Importante assinalar que, à época do Codificador, a previdência social, como órgão de socorro e assistência ao enfermo e idoso, não existia. Os primeiros institutos de previdência social surgiram bem depois da morte de Kardec, no final do século XIX, inicialmente na Alemanha e logo depois em outros países da Europa. Assim, os enfermos e idosos que estivessem impossibilitados de prover seu próprio sustento ficavam na dependência da caridade alheia. Não havia aposentadoria por idade ou doença, seguro de saúde, afastamento remunerado para tratamento de saúde e outros serviços sociais hoje existentes em praticamente todos os países do globo.

Concluímos lembrando que, curiosamente, Kardec publica, posteriormente, a mensagem de Vicente de Paulo, em O Evangelho segundo o Espiritismo, capítulo 13, item 12, suprimindo do texto o parágrafo aludido por nós.

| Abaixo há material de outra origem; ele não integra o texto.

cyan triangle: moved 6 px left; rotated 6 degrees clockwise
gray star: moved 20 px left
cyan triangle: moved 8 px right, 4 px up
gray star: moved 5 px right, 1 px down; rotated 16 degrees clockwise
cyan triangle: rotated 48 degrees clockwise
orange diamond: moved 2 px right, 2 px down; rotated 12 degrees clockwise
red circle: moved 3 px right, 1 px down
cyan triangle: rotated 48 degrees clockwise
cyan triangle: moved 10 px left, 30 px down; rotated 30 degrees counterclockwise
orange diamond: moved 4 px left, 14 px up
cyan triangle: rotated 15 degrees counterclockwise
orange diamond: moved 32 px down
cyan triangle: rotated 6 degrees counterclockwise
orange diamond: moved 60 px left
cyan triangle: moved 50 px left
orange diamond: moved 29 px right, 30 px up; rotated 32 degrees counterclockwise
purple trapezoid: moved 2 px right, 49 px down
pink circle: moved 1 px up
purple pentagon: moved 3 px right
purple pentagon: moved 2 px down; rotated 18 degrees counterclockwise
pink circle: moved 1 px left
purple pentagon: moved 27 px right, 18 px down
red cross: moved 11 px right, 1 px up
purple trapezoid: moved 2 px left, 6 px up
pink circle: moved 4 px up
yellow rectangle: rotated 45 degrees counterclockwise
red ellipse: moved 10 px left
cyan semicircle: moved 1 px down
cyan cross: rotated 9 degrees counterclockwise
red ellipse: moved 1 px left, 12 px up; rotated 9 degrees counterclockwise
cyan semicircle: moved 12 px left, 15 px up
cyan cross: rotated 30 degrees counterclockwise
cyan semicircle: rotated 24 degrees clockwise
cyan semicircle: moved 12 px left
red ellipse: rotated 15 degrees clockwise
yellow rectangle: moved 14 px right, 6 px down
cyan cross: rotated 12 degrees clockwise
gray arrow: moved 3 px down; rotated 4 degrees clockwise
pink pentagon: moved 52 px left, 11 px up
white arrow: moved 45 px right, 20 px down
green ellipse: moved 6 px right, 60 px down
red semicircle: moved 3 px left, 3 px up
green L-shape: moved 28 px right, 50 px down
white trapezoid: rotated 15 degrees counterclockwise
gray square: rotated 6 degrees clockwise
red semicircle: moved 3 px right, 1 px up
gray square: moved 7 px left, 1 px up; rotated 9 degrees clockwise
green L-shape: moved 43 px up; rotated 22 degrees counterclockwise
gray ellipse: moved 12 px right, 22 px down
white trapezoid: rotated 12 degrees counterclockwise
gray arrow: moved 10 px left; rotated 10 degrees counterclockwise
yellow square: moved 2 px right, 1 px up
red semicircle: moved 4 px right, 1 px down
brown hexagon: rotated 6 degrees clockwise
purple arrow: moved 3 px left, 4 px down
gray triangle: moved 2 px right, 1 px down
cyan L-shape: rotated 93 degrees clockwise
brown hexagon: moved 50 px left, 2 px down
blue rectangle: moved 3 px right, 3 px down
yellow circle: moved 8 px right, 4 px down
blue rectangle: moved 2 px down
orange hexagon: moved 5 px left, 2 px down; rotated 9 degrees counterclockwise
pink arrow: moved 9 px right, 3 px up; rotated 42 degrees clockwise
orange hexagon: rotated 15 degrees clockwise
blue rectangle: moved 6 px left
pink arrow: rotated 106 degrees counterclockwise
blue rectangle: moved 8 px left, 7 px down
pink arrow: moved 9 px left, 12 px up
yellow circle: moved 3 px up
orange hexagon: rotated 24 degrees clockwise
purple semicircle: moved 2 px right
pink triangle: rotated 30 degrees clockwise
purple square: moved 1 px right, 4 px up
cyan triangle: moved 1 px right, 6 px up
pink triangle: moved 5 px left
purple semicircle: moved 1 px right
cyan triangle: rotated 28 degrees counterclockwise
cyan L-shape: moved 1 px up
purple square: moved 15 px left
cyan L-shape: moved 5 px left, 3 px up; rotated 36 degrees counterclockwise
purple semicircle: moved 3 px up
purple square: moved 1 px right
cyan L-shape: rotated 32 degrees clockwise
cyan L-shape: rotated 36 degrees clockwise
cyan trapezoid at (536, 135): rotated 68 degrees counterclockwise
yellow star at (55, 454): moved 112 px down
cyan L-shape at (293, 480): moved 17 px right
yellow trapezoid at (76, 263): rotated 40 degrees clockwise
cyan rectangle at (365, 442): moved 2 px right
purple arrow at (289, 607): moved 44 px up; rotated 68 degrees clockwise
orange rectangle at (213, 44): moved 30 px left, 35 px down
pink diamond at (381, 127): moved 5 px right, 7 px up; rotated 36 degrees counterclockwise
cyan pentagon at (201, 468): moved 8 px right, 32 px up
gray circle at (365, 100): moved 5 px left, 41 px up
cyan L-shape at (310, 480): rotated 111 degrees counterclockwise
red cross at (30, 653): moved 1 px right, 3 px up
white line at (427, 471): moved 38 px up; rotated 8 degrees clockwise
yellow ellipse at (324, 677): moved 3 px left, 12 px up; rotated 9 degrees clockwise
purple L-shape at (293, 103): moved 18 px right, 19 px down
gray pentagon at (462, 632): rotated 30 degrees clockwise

KARDEC, Allan. Viagem espírita em 1862, “Discursos pronunciados nas reuniões gerais dos Espíritas de Lyon e Bordeaux III” e Revista Espírita, set/1862, “Uma reconciliação pelo Espiritismo”.

 KARDEC, Allan. Revista Espírita, fev/1862, “Subscrição em favor dos operários lioneses” e Revista Espírita, jan/1863, “Subscrição em favor dos operários de Rouen”; Revista Espírita, nov/1866, “Subscrição em favor dos inundados”.


 KARDEC, Allan. O Evangelho segundo o Espiritismo, c. 13, i. 4.

 KARDEC, Allan. O Livro dos Espíritos, q. 889.

KARDEC, Allan. O Livro dos Espíritos, q. 685ª.